Evidence-based guidelines, or recommendations, for the management of infants with
seizures are lacking. A Task Force of the Commission of Pediatrics developed a consensus document addressing diagnostic markers, management interventions, and outcome measures for infants with
seizures. Levels of evidence to support recommendations and statements were assessed using the American Academy of Neurology Guidelines and the Grading of Recommendations Assessment, Development and Evaluation (GRADE) system. The report contains recommendations for different levels of care, noting which would be regarded as standard care, compared to optimal care, or "state of the art" interventions. The incidence of
epilepsy in the infantile period is the highest of all age groups (strong evidence), with epileptic
spasms the largest single subgroup and, in the first 2 years of life,
febrile seizures are the most commonly occurring
seizures. Acute intervention at the time of a
febrile seizure does not alter the risk for subsequent
epilepsy (class 1 evidence). The use of
antipyretic agents does not alter the recurrence rate (class 1 evidence), and there is no evidence to support initiation of regular
antiepileptic drugs for simple
febrile seizures (class 1 evidence). Infants with
abnormal movements whose routine electroencephalography (EEG) study is not diagnostic, would benefit from video-EEG analysis, or home video to capture events (expert opinion, level U recommendation). Neuroimaging is recommended at all levels of care for infants presenting with
epilepsy, with magnetic resonance imaging (MRI) recommended as the standard investigation at tertiary level (level A recommendation). Genetic screening should not be undertaken at primary or secondary level care (expert opinion). Standard care should permit genetic counseling by trained personal at all levels of care (expert opinion). Genetic evaluation for
Dravet syndrome, and other infantile-onset epileptic
encephalopathies, should be available in tertiary care (weak evidence, level C recommendation). Patients should be referred from primary or secondary to tertiary level care after failure of one
antiepileptic drug (standard care) and optimal care equates to referral of all infants after presentation with a seizure (expert opinion, level U evidence). Infants with recurrent
seizures warrant urgent assessment for initiation of
antiepileptic drugs (expert opinion, level U recommendation). Infantile
encephalopathies should have rapid introduction and increment of
antiepileptic drug dosage (expert opinion, level U recommendation). There is no high level evidence to support any particular current agents for use in infants with
seizures. For
focal seizures,
levetiracetam is effective (strong evidence); for
generalized seizures, weak evidence supports
levetiracetam,
valproate,
lamotrigine,
topiramate, and
clobazam; for
Dravet syndrome, strong evidence supports that
stiripentol is effective (in combination with
valproate and
clobazam), whereas weak evidence supports that
topiramate,
zonisamide,
valproate,
bromide, and the
ketogenic diet are possibly effective; and for
Ohtahara syndrome, there is weak evidence that most
antiepileptic drugs are poorly effective. For epileptic
spasms, clinical suspicion remains central to the diagnosis and is supported by EEG, which ideally is prolonged (level C recommendation).

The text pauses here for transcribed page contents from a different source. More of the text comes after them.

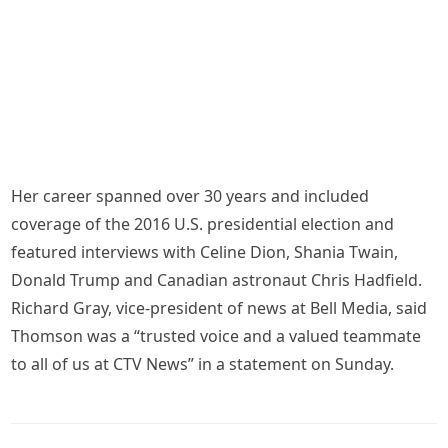
Her career spanned over 30 years and included
coverage of the 2016 U.S. presidential election and
featured interviews with Celine Dion, Shania Twain,
Donald Trump and Canadian astronaut Chris Hadfield.
Richard Gray, vice-president of news at Bell Media, said
Thomson was a “trusted voice and a valued teammate
to all of us at CTV News” in a statement on Sunday.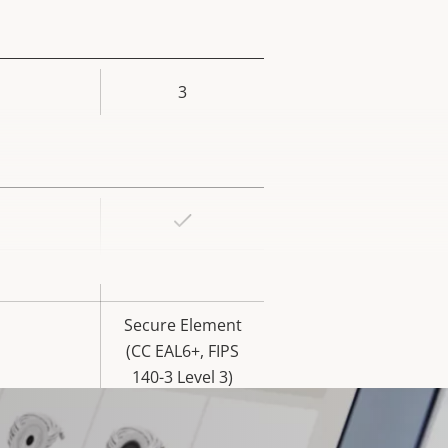
3
rty
ue
Yes
rty
ue
Yes
Secure Element
(CC EAL6+, FIPS
140-3 Level 3)
Yes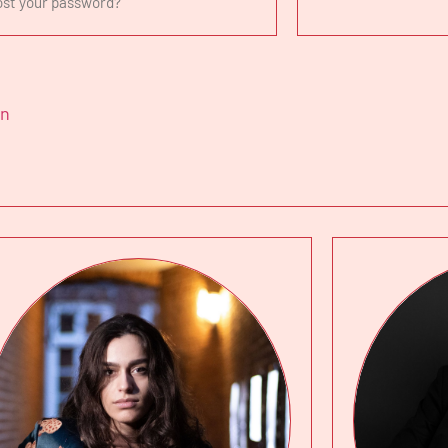
ost your password?
in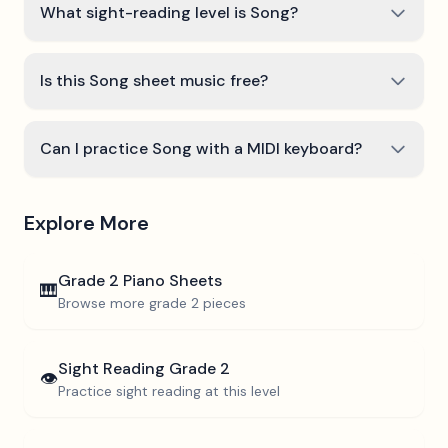
What sight-reading level is Song?
Is this Song sheet music free?
Can I practice Song with a MIDI keyboard?
Explore More
Grade 2
Piano Sheets
🎹
Browse more
grade 2
pieces
Sight Reading
Grade 2
👁️
Practice sight reading at this level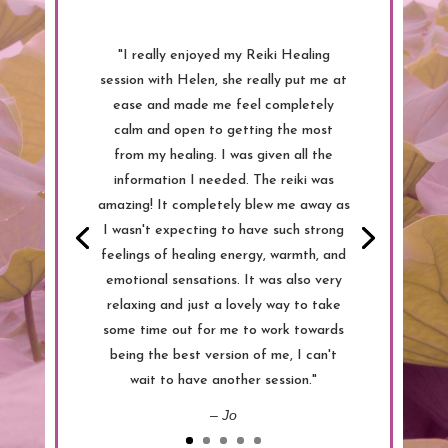
"I really enjoyed my Reiki Healing
session with Helen, she really put me at
ease and made me feel completely
calm and open to getting the most
from my healing. I was given all the
information I needed. The reiki was
amazing! It completely blew me away as
I wasn't expecting to have such strong
feelings of healing energy, warmth, and
emotional sensations. It was also very
relaxing and just a lovely way to take
some time out for me to work towards
being the best version of me, I can't
wait to have another session."
– Jo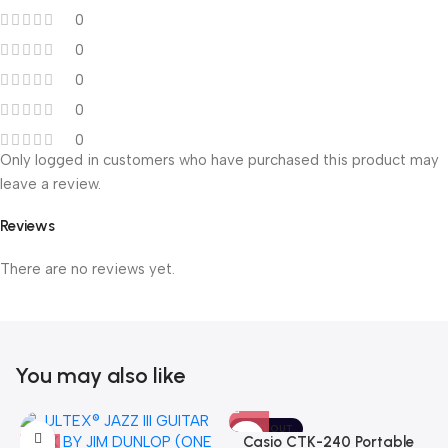
0
0
0
0
0
Only logged in customers who have purchased this product may
leave a review.
Reviews
There are no reviews yet.
You may also like
SOLD OUT
Casio CTK-240 Portable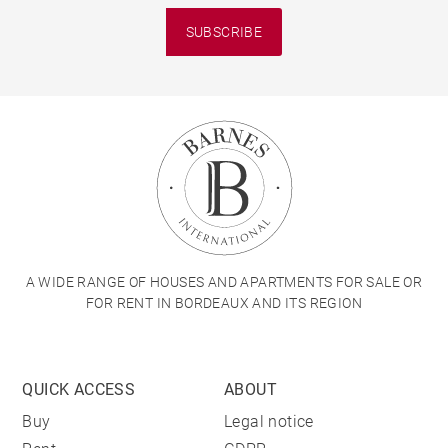
SUBSCRIBE
A WIDE RANGE OF HOUSES AND APARTMENTS FOR SALE OR
FOR RENT IN BORDEAUX AND ITS REGION
QUICK ACCESS
ABOUT
Buy
Legal notice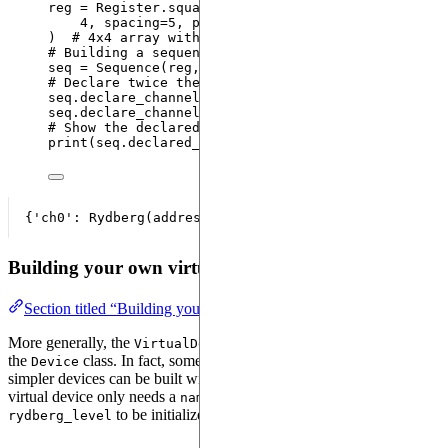
reg 
=
 Register.
square
(
4
,
spacing
=
5
,
prefix
=
"
q
"
)  
# 4x4 array with atoms 5 um apart
# Building a sequence with the register and the vi
seq 
=
Sequence
(
reg
,
 VirtualAnalog3D
)
# Declare twice the channel "rydberg_global"
seq.
declare_channel
(
"
ch0
"
,
"
rydberg_global
"
)
seq.
declare_channel
(
"
ch1
"
,
"
rydberg_global
"
)
# Show the declared channels
print
(
seq.declared_channels
)
Building your own virtual device
Section titled “Building your own virtual device”
More generally, the
class is more permissive than
VirtualDevice
the
class. In fact, some parameters can be left undefined and
Device
simpler devices can be built with a
instance. A
VirtualDevice
virtual device only needs a
, a
and a
name
dimension
to be initialized.
rydberg_level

Adrenocorticotropic hormone (
ACTH) is preferred for short-term control of epileptic
spasms (level B recommendation), oral
steroids are probably effective in short-term control of
spasms (level C recommendation), and a shorter interval from the onset of
spasms to treatment initiation may improve long-term neurodevelopmental outcome (level C recommendation). The
ketogenic diet is the treatment of choice for
epilepsy related to
glucose transporter 1 deficiency syndrome and
pyruvate dehydrogenase deficiency (expert opinion, level U recommendation). The identification of patients as potential candidates for
epilepsy surgery should be part of standard practice at primary and secondary level care. Tertiary care facilities with experience in
epilepsy surgery should undertake the screening for
epilepsy surgical candidates (level U recommendation). There is insufficient evidence to conclude if there is benefit from
vagus nerve stimulation (level U recommendation). The key recommendations are summarized into an executive summary. The full report is available as Supporting Information. This report provides a comprehensive foundation of an approach to infants with
seizures, while identifying where there are inadequate data to support recommended practice, and where further data collection is needed to address these deficits.